Für 25.11. lädt Noch-Minister Hahn zu einem „Hochschul-Dialog“ in der Akademie der Wissenschaften. 50 „ExpertInnen“ sollen da diskutieren – darunter lediglich drei VertreterInnen der kämpfenden Studierenden. Hahn drückt sich somit vor einer echten Diskussion mit den Betroffenen oder gar Verhandlungen. Nichts desto trotz sollte dieser Termin genützt werden, um einen nächsten Protesttag zu organisieren. Bis zum 25.11. brauchen wir einen österreichweiten Studierendenkongress um gemeinsame Forderungen und die nächsten Schritte zu debattieren. Wir müssen VertreterInnen wählen, die an diesen – und anderen – Debatten teilnehmen. Aber wir sollten uns ihre Spielregeln nicht aufdrücken lassen. Die Debatte soll ins Audimax (oder einen größeren Raum) verlegt werden, aufs Podium gehören VertreterInnen der Studierenden (nicht der ÖH sondern der verschiedenen besetzten Unis) sowie von Gewerkschaften. Das Thema darf nicht „wie den Mangel verwalten“ sondern „wie das Geld von Wirtschaft und Reichen bekommen“ sein. Diese und andere Gespräche müssen für jedeN mitverfolgt werden können – also Übertragen per TV oder Livestream etc. Der Tag selbst sollte mit massiven Protesten begangen werden, Kundgebungen, Demonstrationen, aber auch Streiks an den Unis - immerhin haben sich viele Lehrende und auch der Betriebsrat der Uni Wien solidarisiert.
Am 28.11. gibt es in Wien eine Demonstration unter dem Motto „Eure Krise zahlen wir nicht“ - passend auch zu den aktuellen Protesten – und ein guter Termin für die Uni-AktivistInnen, wieder einmal auf die Straße zu gehen.

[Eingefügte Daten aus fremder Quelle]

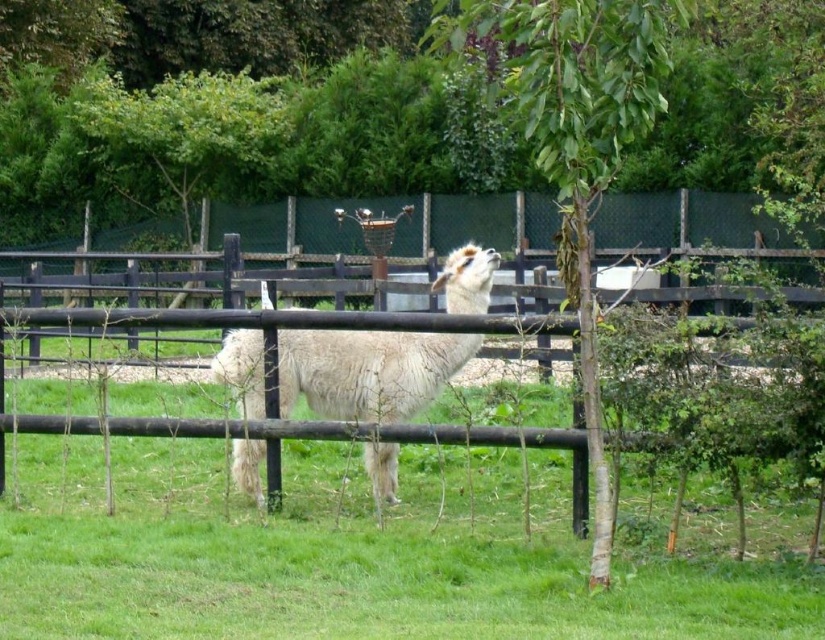 Question: Does green grass at center come in front of white woolly alpaca at center?

Choices:
 (A) no
 (B) yes

Answer: (A)

Question: Which of these objects is positioned farthest from the green leafy tree at center?

Choices:
 (A) white woolly alpaca at center
 (B) black wood fence at center

Answer: (B)

Question: Where is green leafy tree at center located in relation to white woolly alpaca at center in the image?

Choices:
 (A) above
 (B) below

Answer: (A)

Question: Among these objects, which one is farthest from the camera?

Choices:
 (A) green leafy tree at center
 (B) green grass at center

Answer: (B)

Question: Is green leafy tree at center positioned at the back of white woolly alpaca at center?

Choices:
 (A) yes
 (B) no

Answer: (B)

Question: Which of these objects is positioned closest to the black wood fence at center?

Choices:
 (A) green grass at center
 (B) green leafy tree at center

Answer: (B) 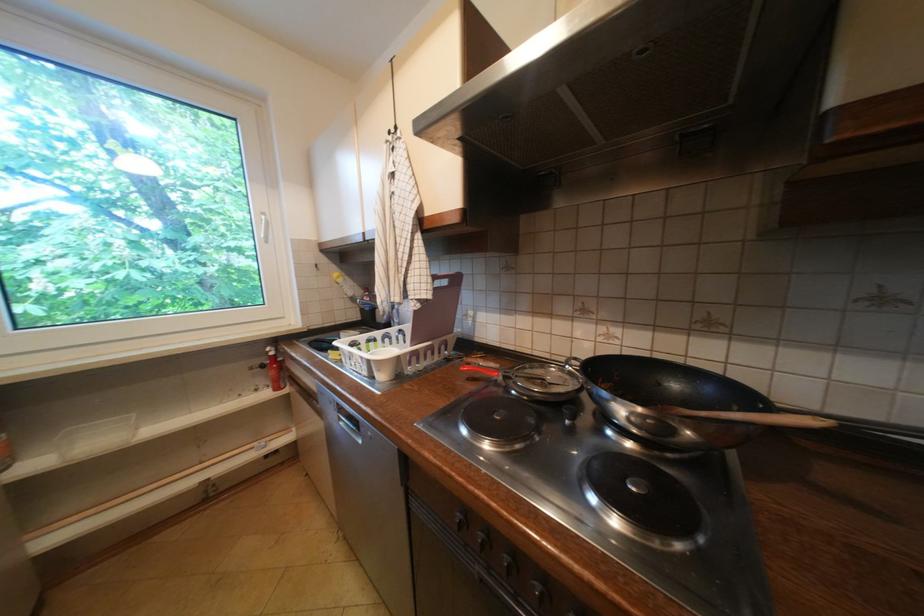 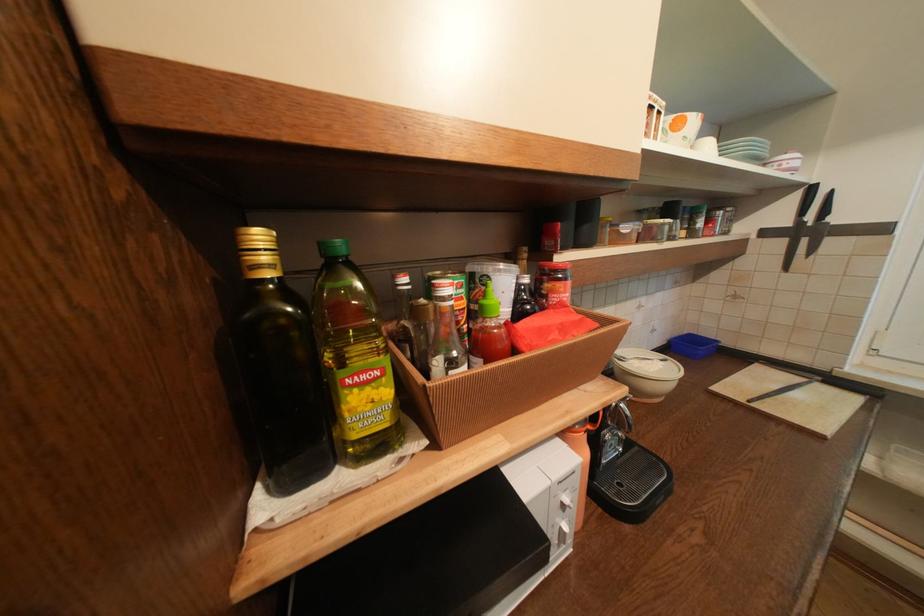 Based on the continuous images, in which direction is the camera rotating?

The camera's rotation is toward left-down. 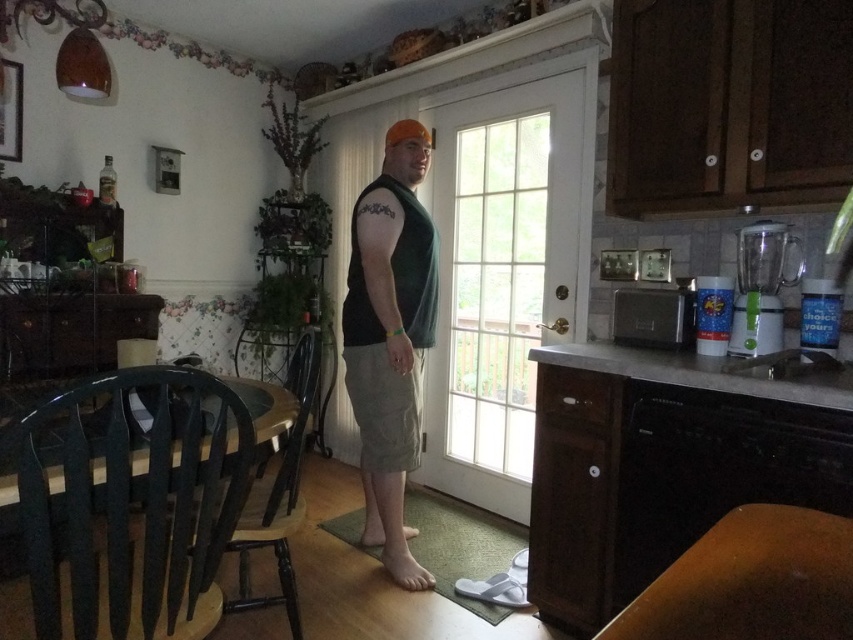 You are a delivery person holding a package that requires a 6 feet clearance to maneuver. You need to move from the green plastic chair at lower left to the clear glass door at center. Can you pass through the space between them without tilting the package?

The distance between the clear glass door at center and the green plastic chair at lower left is 5.49 feet, which is less than the required 6 feet clearance. Therefore, you cannot pass through the space between them without tilting the package.

You are standing at the entrance of the kitchen and want to sit down on the green plastic chair at lower left. Which direction should you move to reach it?

The green plastic chair at lower left is located at point (132, 512), so you should move towards the lower left direction to reach it.

You are organizing a small outdoor gathering and need to move the green plastic chair at lower left and the green matte tank top at center to the deck outside. The door to the deck is on the right side of the image. Which object should you move first to ensure easier access to the door?

The green plastic chair at lower left should be moved first because it is positioned to the left of the green matte tank top at center, making it closer to the door on the right side of the image. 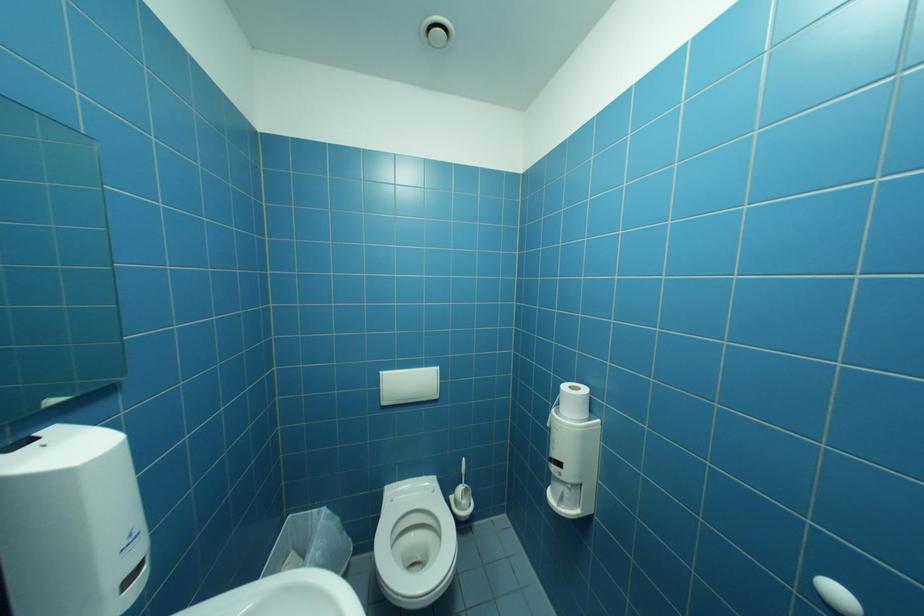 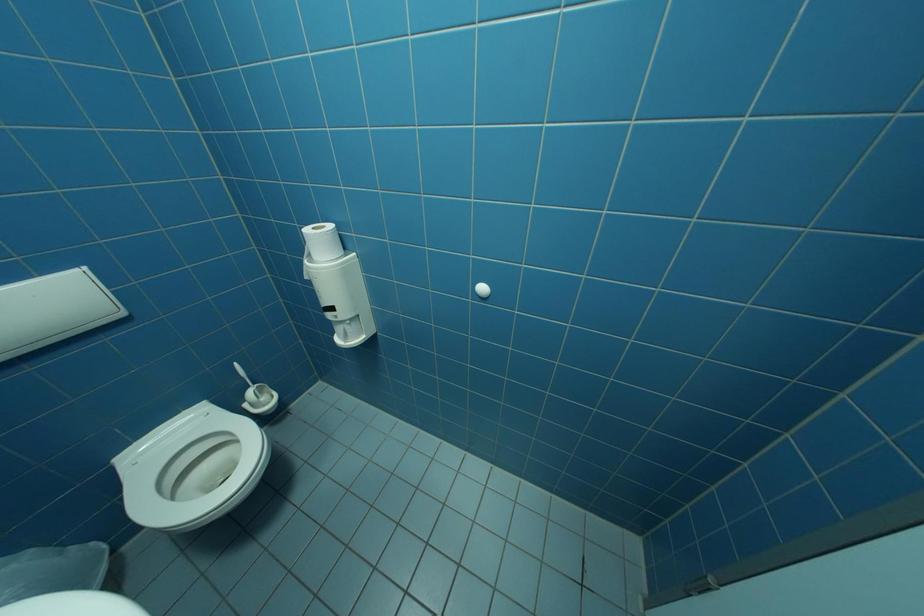 From the picture: The first image is from the beginning of the video and the second image is from the end. How did the camera likely rotate when shooting the video?

The camera rotated toward right-down. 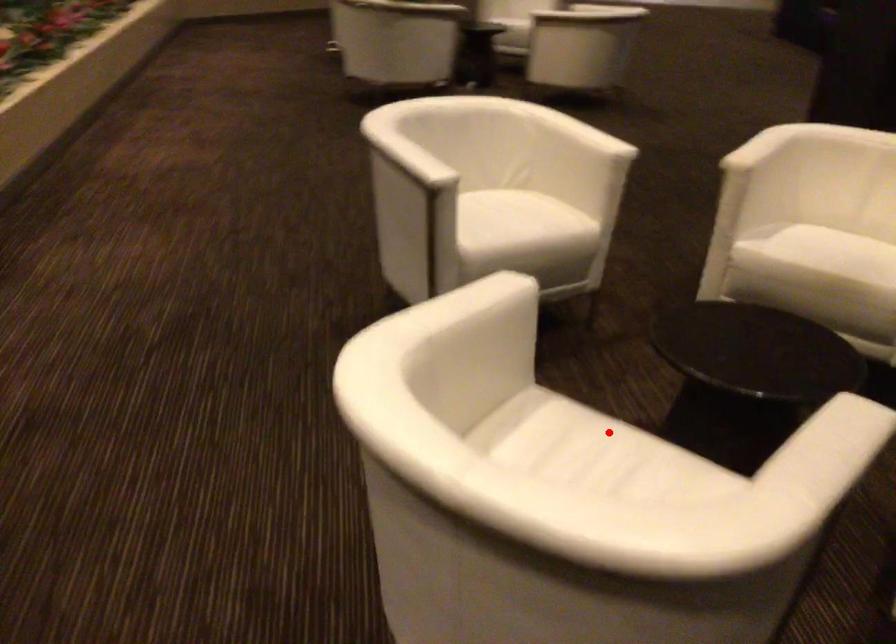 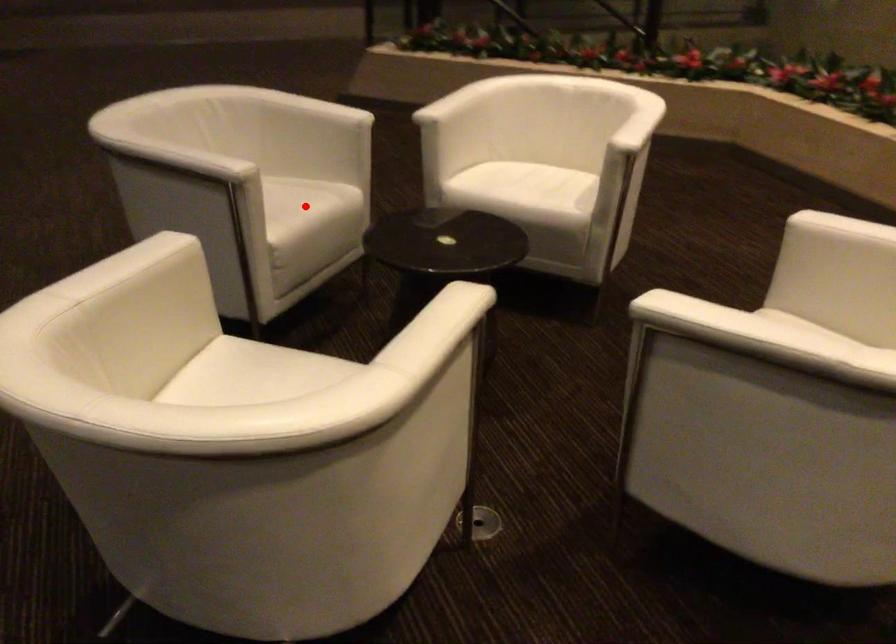 I am providing you with two images of the same scene from different viewpoints. A red point is marked on the first image and another point is marked on the second image. Is the marked point in image1 the same physical position as the marked point in image2?

No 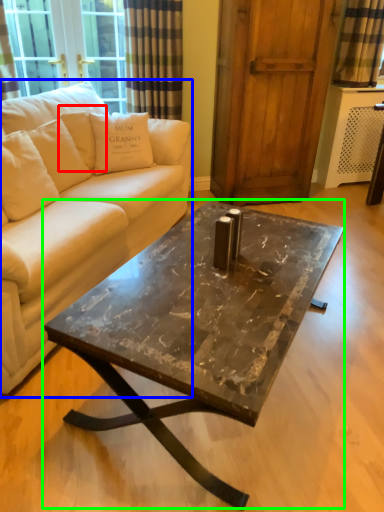 Question: Which object is positioned closest to pillow (highlighted by a red box)? Select from studio couch (highlighted by a blue box) and coffee table (highlighted by a green box).

Choices:
 (A) studio couch
 (B) coffee table

Answer: (A)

Demonstrieren – Diskutieren – Organisieren
Diese Bewegung zeigt viel:
-
Der Unmut in der Bevölkerung steigt, viele sind froh, dass sich endlich wer wehrt. Die Unterstützung für die Studierendenproteste ist groß.
-
Die Jugend ist alles andere als unpolitisch – sie will bloß mit den etablierten Parteien nichts zu tun haben: zu Recht!
-
Wer sich wehrt, kann was erreichen: es wird über die Bildungsmissäre diskutiert und Hahn hat ein erstes – wenn auch viel zu kleines – Zugeständnis über 34 Millionen Euro gemacht.
-
ArbeitnehmerInnen und Jugendliche haben gemeinsame Interessen – und wissen dass auch. Der Schulterschluss zwischen Studierenden, SchülerInnen und ArbeitnehmerInnen macht der Regierung Angst. Zu Recht denn wenn sie gemeinsam Kämpfen, können sie viel erreichen.
-
Gemeinsame Kämpfe von ÖsterreicherInnen und Menschen mit Migrationshintergrund können Rassismus stoppen. Der Spaltungsversuch in österreichische und deutsche Studierende hat nicht funktioniert. Und durch die Bewegung sind rechte und rassistische Kräfte wie die FPÖ in die Defensive gedrängt worden. Das ist gut so!
-
Die Bewegung steht erst am Anfang. Die Proteste der Studierenden können noch weiter gehen. Ob sie letztlich Erfolg haben werden hängt auch davon ab, wie intensiv der Schulterschluss mit anderen betroffenen Gruppen, v.a. den ArbeitnehmerInnen ist. Die bisherige Zusammenarbeit baut Hemmschwellen ab und stellt die gemeinsamen Interessen in den Vordergrund. Sie zeigt was gemeinsam erreicht werden kann. Sie ist damit ein Baustein auf dem Weg zu einer neuen politischen Kraft links von SPÖ und Grünen, die wir in Österreich so dringend brauchen.